Exercise goal: Copy without pictures. Please restate each line of the listing exactly.

Stored data:
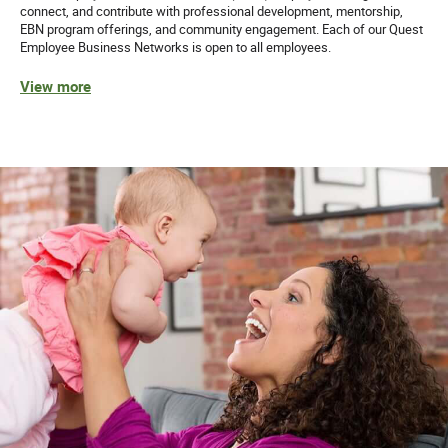
connect, and contribute with professional development, mentorship,
EBN program offerings, and community engagement. Each of our Quest
Employee Business Networks is open to all employees.
View more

Result of the task:
connect, and contribute with professional development, mentorship,
EBN program offerings, and community engagement. Each of our Quest
Employee Business Networks is open to all employees.
View more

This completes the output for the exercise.